▸ DATA TO PROCESS
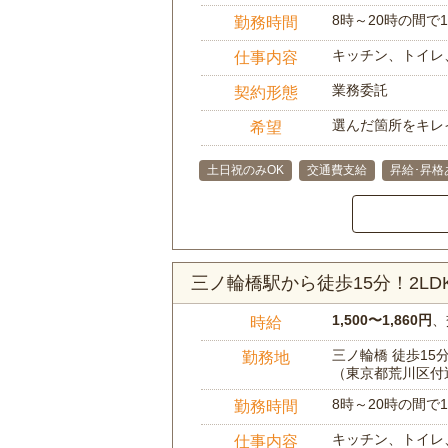
8時～20時の間
勤務時間
キッチン、トイレ
仕事内容
業務委託
契約形態
選んだ箇所をキレ
希望
土日祝のみOK
交通費支給
昇給･昇格
三ノ輪橋駅から徒歩15分！2L
1,500〜1,860円
、
時給
三ノ輪橋 徒歩15
勤務地
（東京都荒川区付
8時～20時の間
勤務時間
キッチン、トイレ
仕事内容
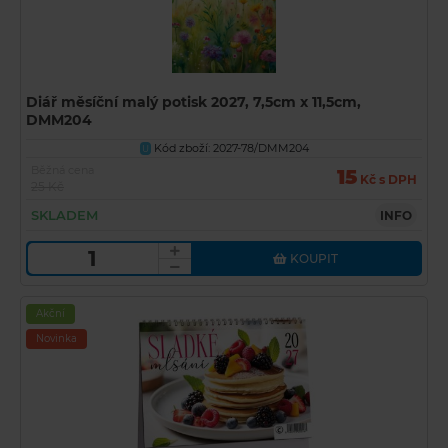
Diář měsíční malý potisk 2027, 7,5cm x 11,5cm,
DMM204
Kód zboží: 2027-78/DMM204
U
Běžná cena
15
Kč s DPH
25 Kč
SKLADEM
INFO
KOUPIT
Akční
Novinka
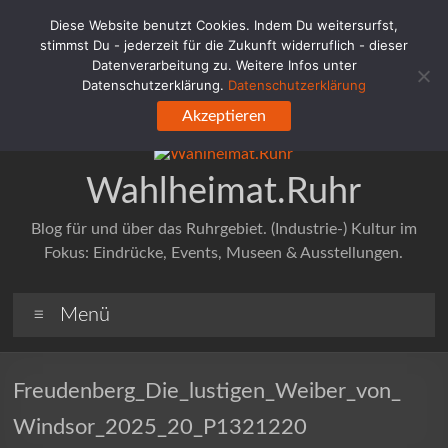
Zum
Diese Website benutzt Cookies. Indem Du weitersurfst,
Inhalt
stimmst Du - jederzeit für die Zukunft widerruflich - dieser
springen
Datenverarbeitung zu. Weitere Infos unter
Datenschutzerklärung.
Datenschutzerklärung
Akzeptieren
Wahlheimat.Ruhr
Blog für und über das Ruhrgebiet. (Industrie-) Kultur im
Fokus: Eindrücke, Events, Museen & Ausstellungen.
Menü
Freudenberg_Die_lustigen_Weiber_von_
Windsor_2025_20_P1321220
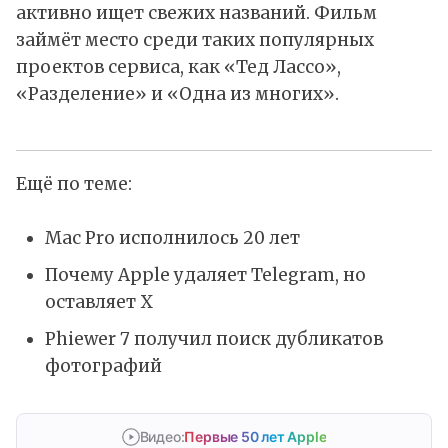
активно ищет свежих названий. Фильм
займёт место среди таких популярных
проектов сервиса, как «Тед Лассо»,
«Разделение» и «Одна из многих».
Ещё по теме:
Mac Pro исполнилось 20 лет
Почему Apple удаляет Telegram, но
оставляет X
Phiewer 7 получил поиск дубликатов
фотографий
Видео:
Первые 50 лет Apple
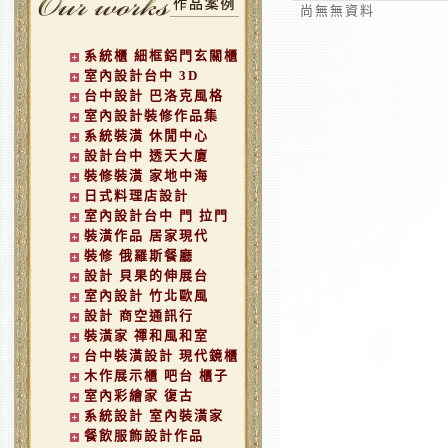
尚無無資料
系統櫃 細框鋁門玄關櫃
室內設計台中 3D
台中設計 巴洛克風格
室內設計裝修作品集
系統裝潢 休閒中心
設計台中 透天大廈
裝修裝潢 家地中海
日式料理店設計
室內設計台中 門 拉門
裝潢作品 居家現代
裝修 俄羅斯餐廳
設計 貝果的伸展台
室內設計 竹北歐風
設計 商空通訊行
裝潢家 禪和風和室
台中裝潢設計 現代鏡櫃
木作展示櫃 吧台 櫃子
室內彩繪家 復古
系統設計 室內裝潢家
餐飲服飾設計作品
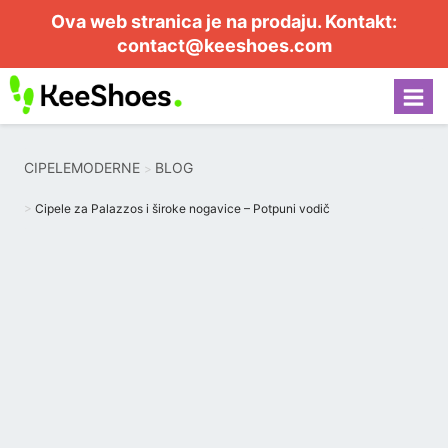
Ova web stranica je na prodaju. Kontakt:
contact@keeshoes.com
CIPELEMODERNE
BLOG
Cipele za Palazzos i široke nogavice – Potpuni vodič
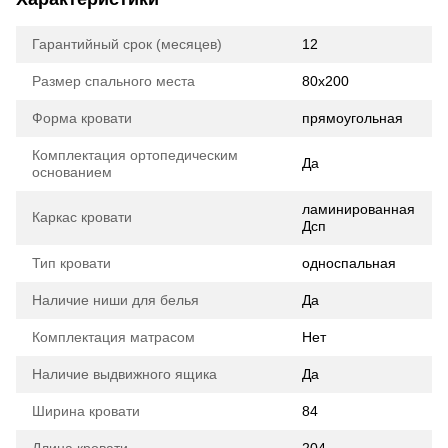
Гарантийный срок (месяцев)
12
Размер спального места
80х200
Форма кровати
прямоугольная
Комплектация ортопедическим
Да
основанием
ламинированная
Каркас кровати
Дсп
Тип кровати
односпальная
Наличие ниши для белья
Да
Комплектация матрасом
Нет
Наличие выдвижного ящика
Да
Ширина кровати
84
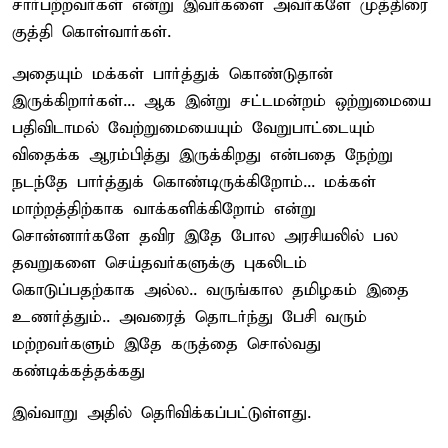
சார்பற்றவர்கள் என்று இவர்களை அவர்களே முத்திரை
குத்தி கொள்வார்கள்.
அதையும் மக்கள் பார்த்துக் கொண்டுதான்
இருக்கிறார்கள்... ஆக இன்று சட்டமன்றம் ஒற்றுமையை
பதிவிடாமல் வேற்றுமையையும் வேறுபாட்டையும்
விதைக்க ஆரம்பித்து இருக்கிறது என்பதை நேற்று
நடந்தே பார்த்துக் கொண்டிருக்கிறோம்... மக்கள்
மாற்றத்திற்காக வாக்களிக்கிறோம் என்று
சொன்னார்களே தவிர இதே போல அரசியலில் பல
தவறுகளை செய்தவர்களுக்கு புகலிடம்
கொடுப்பதற்காக அல்ல.. வருங்கால தமிழகம் இதை
உணர்த்தும்.. அவரைத் தொடர்ந்து பேசி வரும்
மற்றவர்களும் இதே கருத்தை சொல்வது
கண்டிக்கத்தக்கது
இவ்வாறு அதில் தெரிவிக்கப்பட்டுள்ளது.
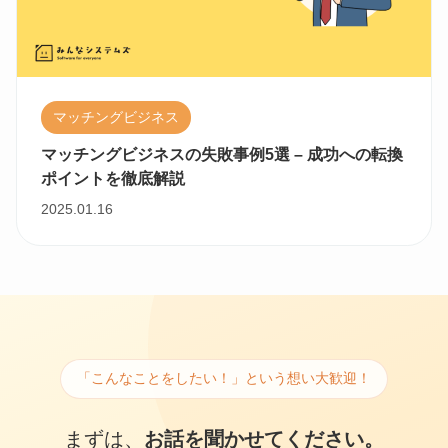
マッチングビジネス
マッチングビジネスの失敗事例5選 – 成功への転換
ポイントを徹底解説
2025.01.16
「こんなことをしたい！」という想い大歓迎！
まずは、
お話を聞かせてください。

▸ WHAT YOU ARE ASKED TO DO
Of the lines in the data, report each one containing the string "Комплектация".

▸ TASK SOLUTION
Комплектация ортопедическим
Комплектация матрасом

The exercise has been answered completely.